● **ASSIGNED TASK**
For the word "Height", copy every line of the material that includes it.

● **EXTRACTED INFORMATION**
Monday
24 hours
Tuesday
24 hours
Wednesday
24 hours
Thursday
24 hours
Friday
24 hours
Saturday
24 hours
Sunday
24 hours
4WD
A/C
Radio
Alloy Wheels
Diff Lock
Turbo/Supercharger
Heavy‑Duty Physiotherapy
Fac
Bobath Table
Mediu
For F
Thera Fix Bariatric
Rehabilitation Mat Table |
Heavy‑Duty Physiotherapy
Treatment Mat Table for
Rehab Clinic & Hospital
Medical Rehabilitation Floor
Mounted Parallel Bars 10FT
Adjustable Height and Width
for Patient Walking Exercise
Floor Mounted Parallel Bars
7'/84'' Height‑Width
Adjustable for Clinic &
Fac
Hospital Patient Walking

==

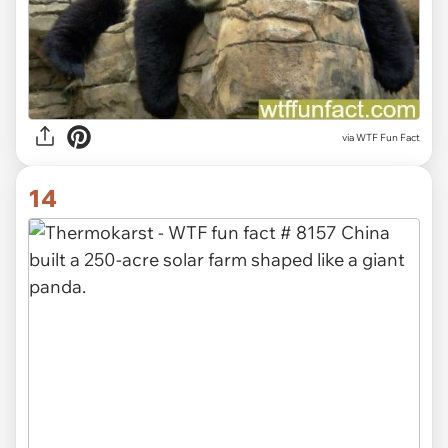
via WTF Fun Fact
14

==

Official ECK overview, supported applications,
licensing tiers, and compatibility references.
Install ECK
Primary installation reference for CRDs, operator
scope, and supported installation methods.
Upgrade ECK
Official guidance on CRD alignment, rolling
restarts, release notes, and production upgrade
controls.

● **SOLUTION FOR THIS TASK**
Adjustable Height and Width
7'/84'' Height‑Width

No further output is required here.